EXERCISE DESCRIPTION
From the line that contains "My administrator options" to the final line of the entries below, write out every line exactly as it appears, and nothing else.
INPUT DATA START
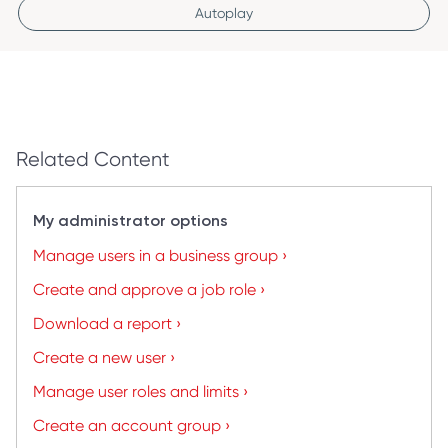
Autoplay
Related Content
My administrator options
Manage users in a business group ›
Create and approve a job role ›
Download a report ›
Create a new user ›
Manage user roles and limits ›
Create an account group ›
INPUT DATA END
RESULT BELOW
My administrator options
Manage users in a business group ›
Create and approve a job role ›
Download a report ›
Create a new user ›
Manage user roles and limits ›
Create an account group ›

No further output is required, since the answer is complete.